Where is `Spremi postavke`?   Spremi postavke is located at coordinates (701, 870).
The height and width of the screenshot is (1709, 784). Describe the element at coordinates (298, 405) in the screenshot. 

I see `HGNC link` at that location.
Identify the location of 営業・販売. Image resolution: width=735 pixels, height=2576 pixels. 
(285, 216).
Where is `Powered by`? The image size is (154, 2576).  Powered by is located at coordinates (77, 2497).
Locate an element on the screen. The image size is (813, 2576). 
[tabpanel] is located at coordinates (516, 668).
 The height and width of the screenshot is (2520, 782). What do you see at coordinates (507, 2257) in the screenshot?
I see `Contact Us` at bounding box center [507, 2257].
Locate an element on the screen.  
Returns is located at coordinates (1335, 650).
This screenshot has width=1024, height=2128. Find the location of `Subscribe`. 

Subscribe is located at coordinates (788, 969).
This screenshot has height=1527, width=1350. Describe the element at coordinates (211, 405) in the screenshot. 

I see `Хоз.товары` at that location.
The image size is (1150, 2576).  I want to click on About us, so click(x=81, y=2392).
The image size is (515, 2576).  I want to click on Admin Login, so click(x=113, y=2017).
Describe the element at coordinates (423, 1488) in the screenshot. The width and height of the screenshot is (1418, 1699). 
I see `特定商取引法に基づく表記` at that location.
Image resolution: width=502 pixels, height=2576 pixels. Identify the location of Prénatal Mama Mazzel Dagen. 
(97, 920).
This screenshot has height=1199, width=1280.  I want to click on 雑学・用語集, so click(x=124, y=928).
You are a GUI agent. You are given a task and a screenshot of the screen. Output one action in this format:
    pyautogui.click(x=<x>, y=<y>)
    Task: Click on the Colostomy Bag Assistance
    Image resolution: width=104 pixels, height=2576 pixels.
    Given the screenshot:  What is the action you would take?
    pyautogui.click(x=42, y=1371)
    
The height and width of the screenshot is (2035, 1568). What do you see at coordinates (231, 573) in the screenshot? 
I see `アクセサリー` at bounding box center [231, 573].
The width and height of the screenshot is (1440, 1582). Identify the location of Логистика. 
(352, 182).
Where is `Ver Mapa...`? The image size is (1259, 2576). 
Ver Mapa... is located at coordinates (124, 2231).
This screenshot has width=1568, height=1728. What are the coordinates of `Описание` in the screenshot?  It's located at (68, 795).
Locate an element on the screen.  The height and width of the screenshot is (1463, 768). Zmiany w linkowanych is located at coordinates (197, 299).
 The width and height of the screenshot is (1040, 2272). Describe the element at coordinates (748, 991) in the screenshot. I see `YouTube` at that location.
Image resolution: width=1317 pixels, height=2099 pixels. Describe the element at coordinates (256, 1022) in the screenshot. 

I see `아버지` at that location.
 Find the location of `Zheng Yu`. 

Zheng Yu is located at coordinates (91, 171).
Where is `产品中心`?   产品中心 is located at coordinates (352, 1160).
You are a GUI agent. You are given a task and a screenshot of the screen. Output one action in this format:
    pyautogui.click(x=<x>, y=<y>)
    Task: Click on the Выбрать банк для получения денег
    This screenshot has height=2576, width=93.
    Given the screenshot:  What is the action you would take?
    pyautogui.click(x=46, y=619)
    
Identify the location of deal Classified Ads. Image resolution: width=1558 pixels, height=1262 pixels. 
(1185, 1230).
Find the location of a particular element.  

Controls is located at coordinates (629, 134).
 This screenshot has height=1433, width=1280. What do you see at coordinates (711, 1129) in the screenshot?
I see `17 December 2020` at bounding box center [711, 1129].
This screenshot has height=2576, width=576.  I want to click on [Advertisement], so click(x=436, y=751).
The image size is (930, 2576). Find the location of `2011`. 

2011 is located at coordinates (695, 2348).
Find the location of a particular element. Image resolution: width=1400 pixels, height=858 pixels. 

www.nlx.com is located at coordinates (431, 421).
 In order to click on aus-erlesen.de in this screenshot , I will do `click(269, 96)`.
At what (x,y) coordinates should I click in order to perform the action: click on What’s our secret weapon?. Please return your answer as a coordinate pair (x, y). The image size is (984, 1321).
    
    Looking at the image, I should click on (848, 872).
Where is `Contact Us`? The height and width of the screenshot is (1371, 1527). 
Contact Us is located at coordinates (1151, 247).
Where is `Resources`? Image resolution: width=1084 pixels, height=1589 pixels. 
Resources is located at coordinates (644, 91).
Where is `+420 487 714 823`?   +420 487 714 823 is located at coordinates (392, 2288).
* * * * * * *
_AIM OF THE EXERCISE_
Where "want" occurs in a line of the data above, count that line. Give the final count and no other words.

_RESPONSE AREA_
4